No, it's the famous Y combinator. The point is that *no* naming is needed, the names "Y" and "fac" were used only for convenience.
Just try
(lambda (function f) { return lambda(mixed y) { return (lambda(function x, mixed w) { return f(lambda(mixed z) { return x(x, z); }, w); }) (lambda(function x, mixed w) { return f(lambda(mixed z) { return x(x, z); }, w); }, y); };}) (lambda (function this_function, int x) { return (x == 0) ? 1 : x * this_function(x - 1); }) (17);
Say you have a function f(function g, x), this can be viewed as a transformation from (x->g(x)) to (x->f(g,x))f. In this case it's
lambda (function this_function, int x) { return (x == 0) ? 1 : x * this_function(x - 1); }
Y constructs a kind of "fix point" to this function:
f(Y(f), x) = Y(f)(x).
It's quite a remarkable fact that such a fix point operator exists, and even more remarkable that it can be written as a fairly short lambda expression.
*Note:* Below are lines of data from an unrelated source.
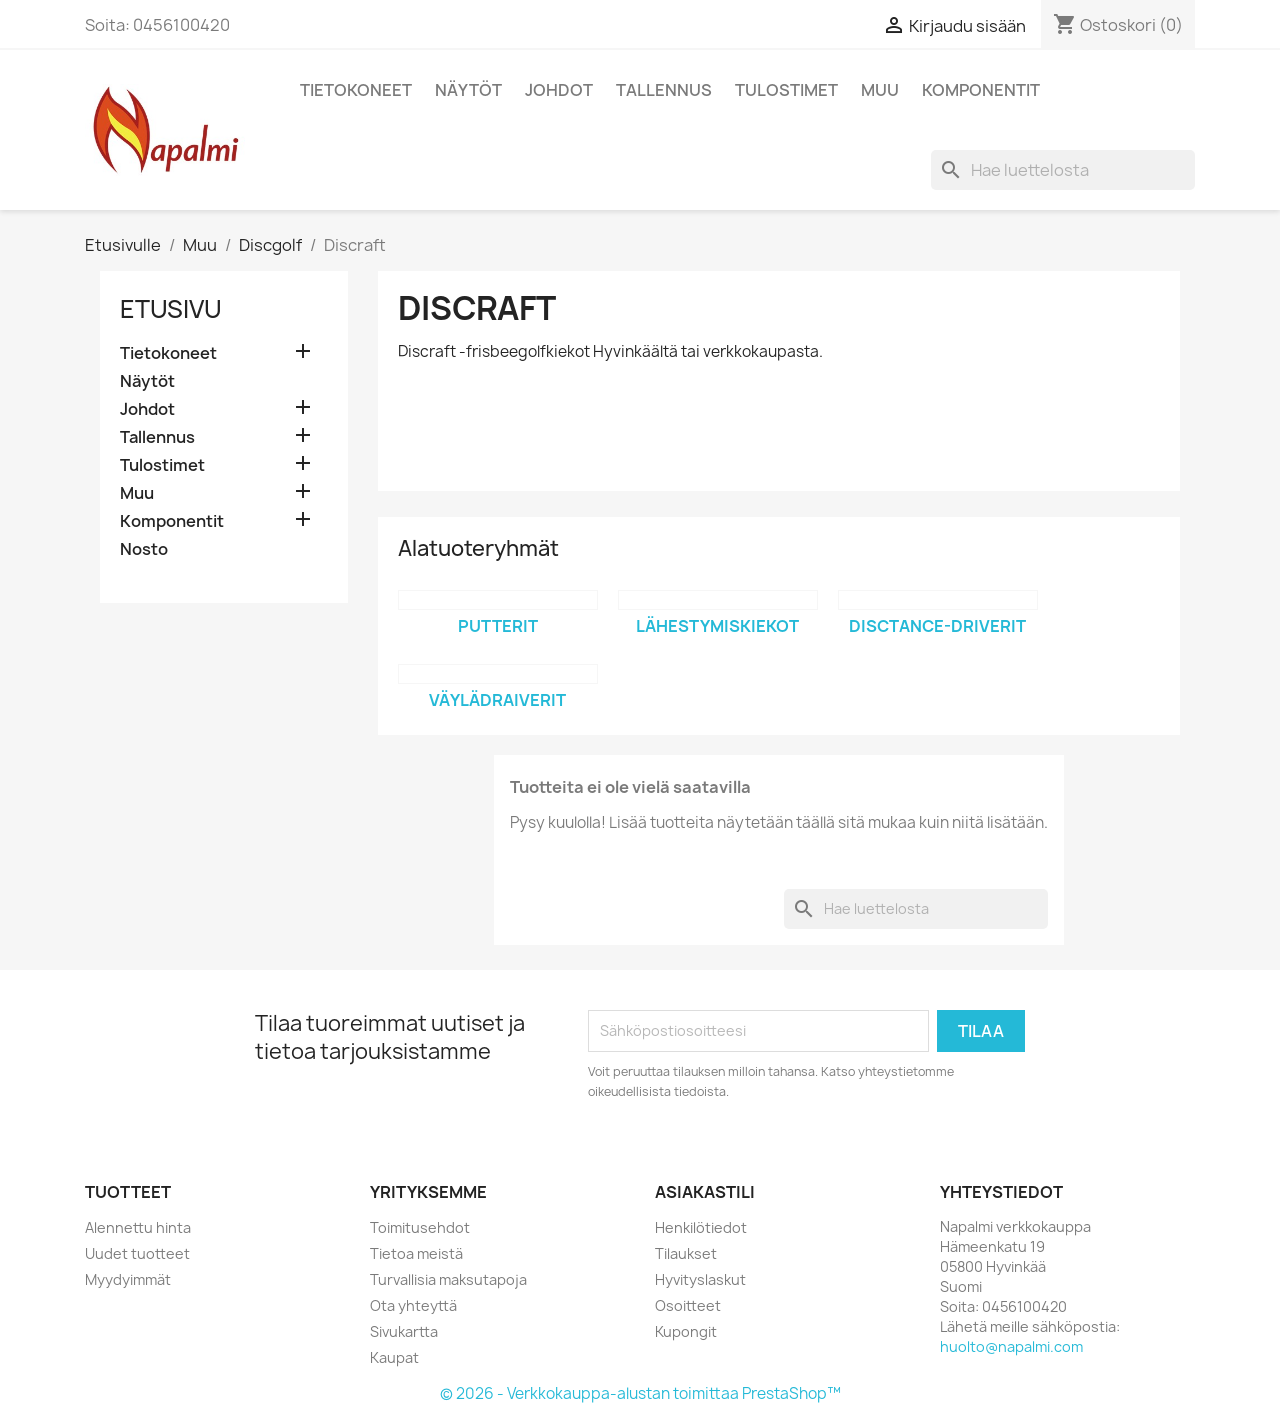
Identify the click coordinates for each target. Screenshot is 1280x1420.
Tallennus (664, 90)
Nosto (144, 549)
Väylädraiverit (497, 700)
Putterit (498, 626)
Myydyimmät (128, 1279)
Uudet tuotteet (137, 1253)
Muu (880, 90)
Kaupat (394, 1357)
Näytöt (468, 90)
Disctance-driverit (937, 626)
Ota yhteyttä (413, 1305)
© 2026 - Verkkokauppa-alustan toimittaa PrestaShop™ (640, 1393)
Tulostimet (786, 90)
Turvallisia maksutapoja (448, 1279)
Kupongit (686, 1331)
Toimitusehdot (420, 1227)
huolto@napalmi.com (1011, 1346)
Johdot (559, 90)
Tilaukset (686, 1253)
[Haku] (1063, 170)
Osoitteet (688, 1305)
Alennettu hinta (138, 1227)
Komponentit (981, 90)
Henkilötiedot (701, 1227)
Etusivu (171, 309)
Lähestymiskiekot (717, 626)
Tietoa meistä (416, 1253)
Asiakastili (705, 1192)
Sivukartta (404, 1331)
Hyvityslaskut (700, 1279)
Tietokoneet (356, 90)
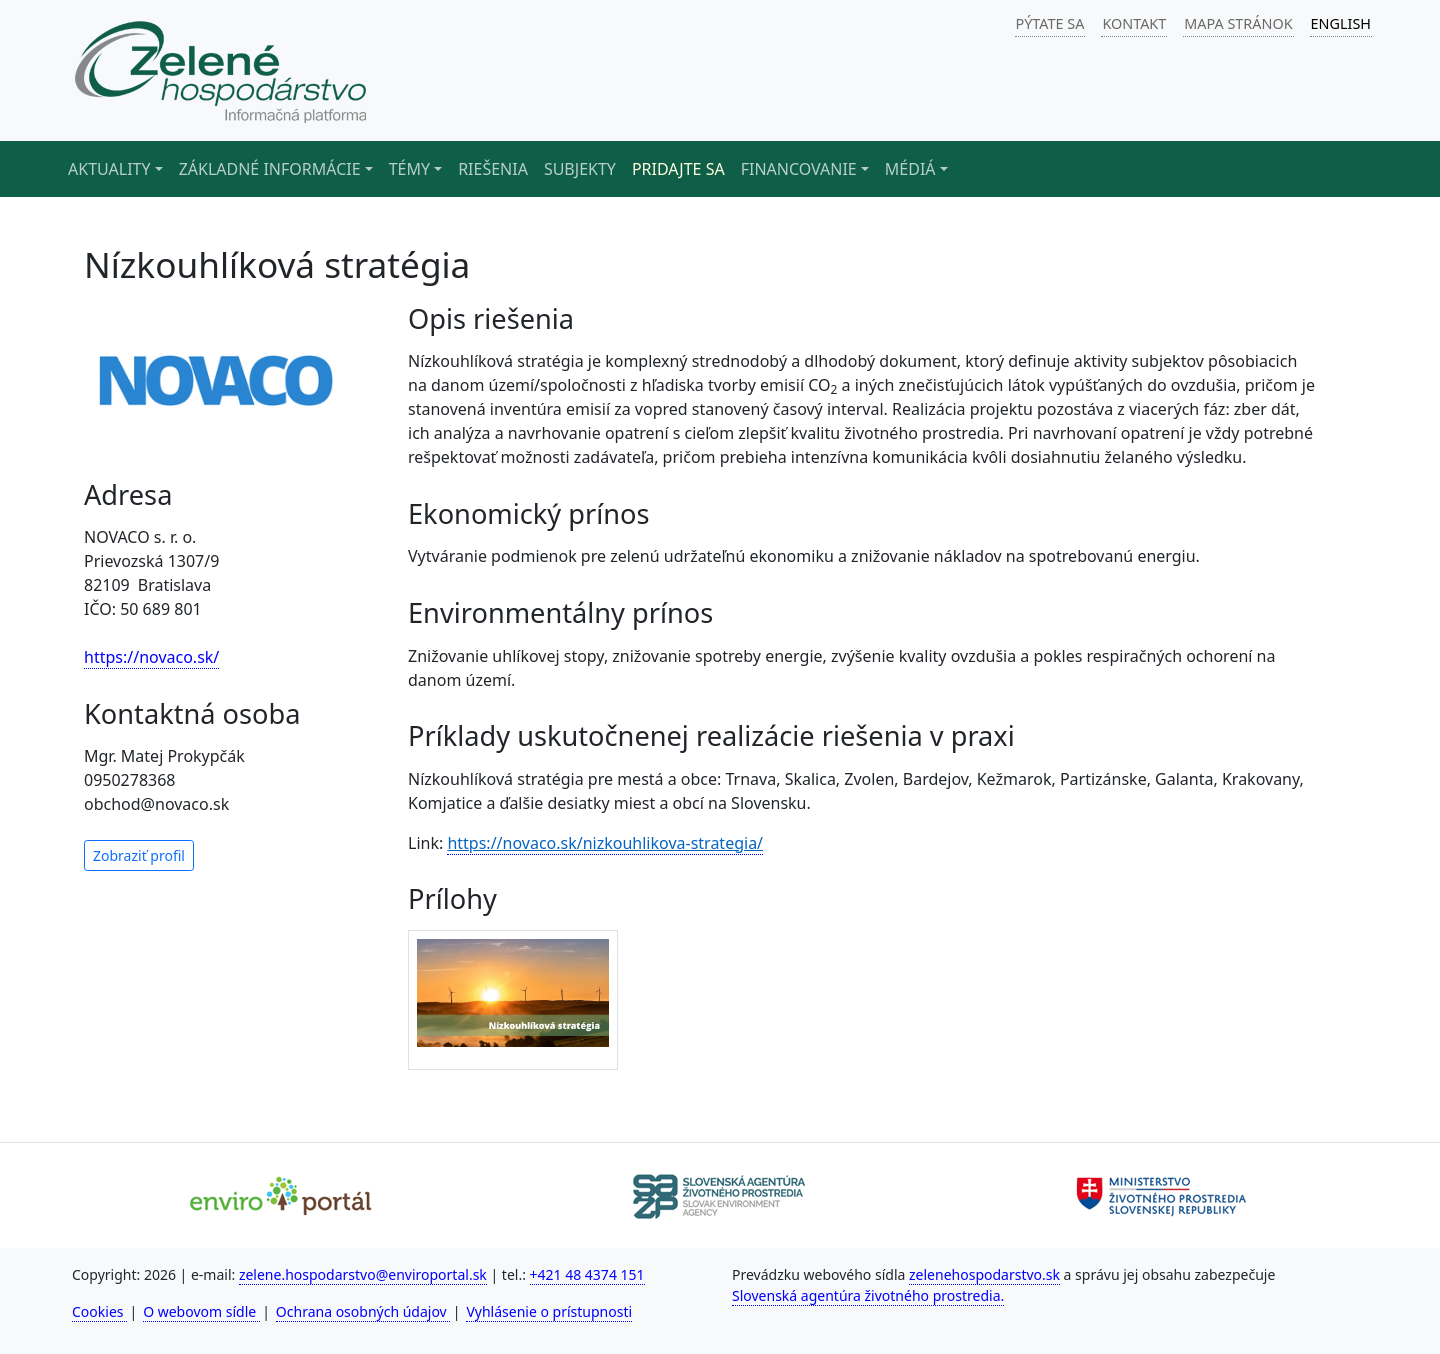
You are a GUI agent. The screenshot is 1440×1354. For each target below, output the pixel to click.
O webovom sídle (201, 1311)
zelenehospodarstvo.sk (984, 1274)
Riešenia (493, 169)
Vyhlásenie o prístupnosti (549, 1311)
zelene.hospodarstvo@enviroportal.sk (363, 1274)
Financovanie (799, 169)
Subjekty (580, 169)
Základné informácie (270, 169)
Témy (409, 169)
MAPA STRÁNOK (1238, 23)
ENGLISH (1341, 23)
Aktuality (109, 169)
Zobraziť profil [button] (139, 855)
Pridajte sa (678, 169)
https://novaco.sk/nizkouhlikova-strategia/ (605, 843)
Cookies (99, 1311)
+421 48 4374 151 (587, 1274)
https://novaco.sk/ (151, 657)
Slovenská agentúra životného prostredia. (868, 1295)
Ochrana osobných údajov (363, 1311)
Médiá (910, 169)
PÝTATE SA (1050, 23)
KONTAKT (1134, 23)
To see why, one can start with Y(f)(x), and do one round of argument substitution of into the first lambda call. After some rewriting out comes an expression that is equivalent to f(Y(f), x).
The usual definition is in a lambda language with curryfication of function arguments:
Y := (lambda (f) ((lambda (x) (f (lambda (z) ((x x) z)))) (lambda (x) (f (lambda (z) ((x x) z)))) ))
/ Niels Möller (igelkottsräddare)
Previous text:
2003-10-06 20:04: Subject: Re: Some tasks from the conference
Whoa, now that was a good entry for the next obfuscated Pike contest. :)
I take it that it's some kind of cheating to simply give a name to a lambda?
function Y (function f) { mixed g (mixed... args) { return f (g, @args); }; return g; }
/ Martin Stjernholm, Roxen IS